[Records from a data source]
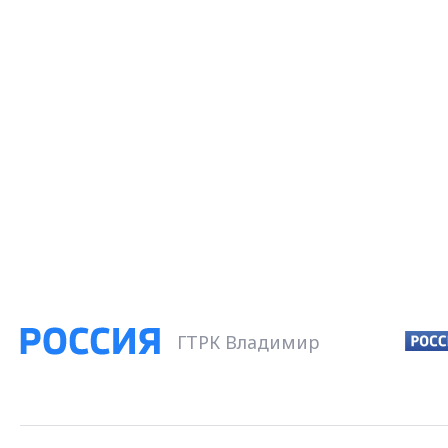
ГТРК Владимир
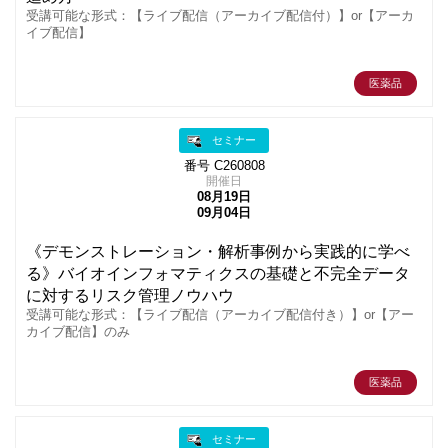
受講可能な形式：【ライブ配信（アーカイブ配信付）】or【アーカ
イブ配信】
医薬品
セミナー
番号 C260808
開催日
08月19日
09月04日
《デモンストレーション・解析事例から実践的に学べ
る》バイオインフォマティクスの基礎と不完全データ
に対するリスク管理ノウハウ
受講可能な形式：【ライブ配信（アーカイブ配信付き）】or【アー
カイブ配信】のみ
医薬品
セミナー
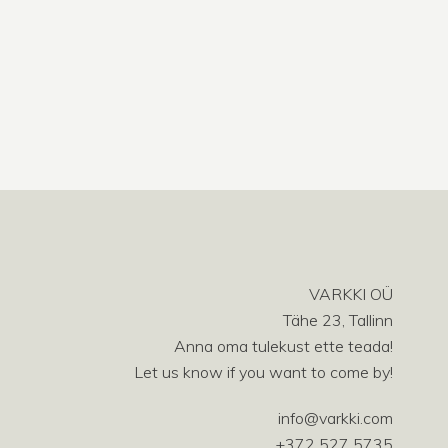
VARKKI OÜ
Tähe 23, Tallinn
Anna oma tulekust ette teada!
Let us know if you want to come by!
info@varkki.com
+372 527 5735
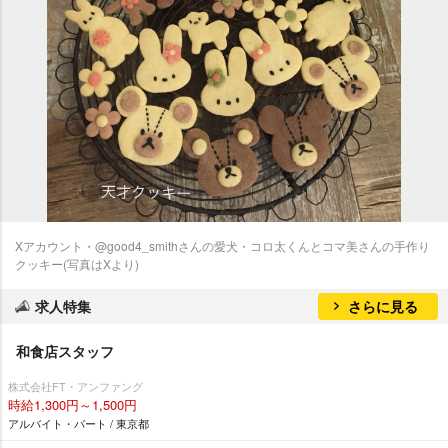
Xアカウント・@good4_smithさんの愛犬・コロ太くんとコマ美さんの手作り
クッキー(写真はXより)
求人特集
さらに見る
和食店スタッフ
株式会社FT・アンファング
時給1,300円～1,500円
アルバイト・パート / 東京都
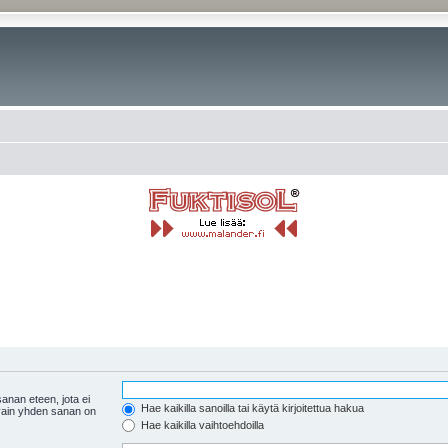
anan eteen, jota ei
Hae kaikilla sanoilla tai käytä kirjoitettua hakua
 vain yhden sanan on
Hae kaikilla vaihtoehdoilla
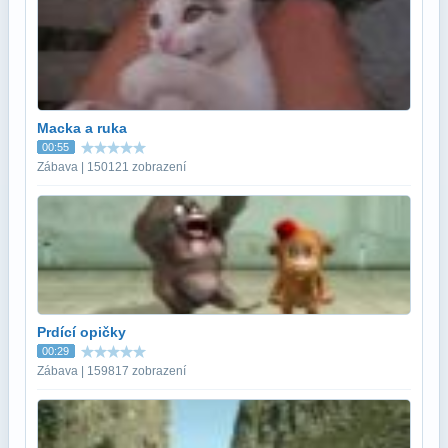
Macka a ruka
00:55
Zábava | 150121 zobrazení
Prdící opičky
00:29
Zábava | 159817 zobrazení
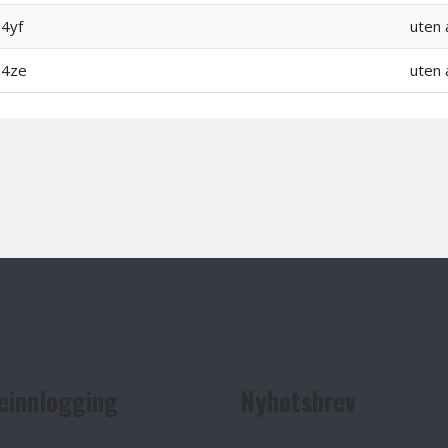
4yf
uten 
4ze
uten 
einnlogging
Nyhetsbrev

Task item
All entries above should be returned exactly, apart from their pictures.

Written response
ГТРК Владимир
受講可能な形式：【ライブ配信（アーカイブ配信付）】or【アーカ
イブ配信】
医薬品
セミナー
番号 C260808
開催日
08月19日
09月04日
《デモンストレーション・解析事例から実践的に学べ
る》バイオインフォマティクスの基礎と不完全データ
に対するリスク管理ノウハウ
受講可能な形式：【ライブ配信（アーカイブ配信付き）】or【アー
カイブ配信】のみ
医薬品
セミナー
VARKKI OÜ
Tähe 23, Tallinn
Anna oma tulekust ette teada!
Let us know if you want to come by!
info@varkki.com
+372 527 5735
Xアカウント・@good4_smithさんの愛犬・コロ太くんとコマ美さんの手作り
クッキー(写真はXより)
求人特集
さらに見る
和食店スタッフ
株式会社FT・アンファング
時給1,300円～1,500円
アルバイト・パート / 東京都
anan eteen, jota ei
Hae kaikilla sanoilla tai käytä kirjoitettua hakua
 vain yhden sanan on
Hae kaikilla vaihtoehdoilla
Macka a ruka
00:55
Zábava | 150121 zobrazení
Prdící opičky
00:29
Zábava | 159817 zobrazení
4yf
uten 
4ze
uten 
einnlogging
Nyhetsbrev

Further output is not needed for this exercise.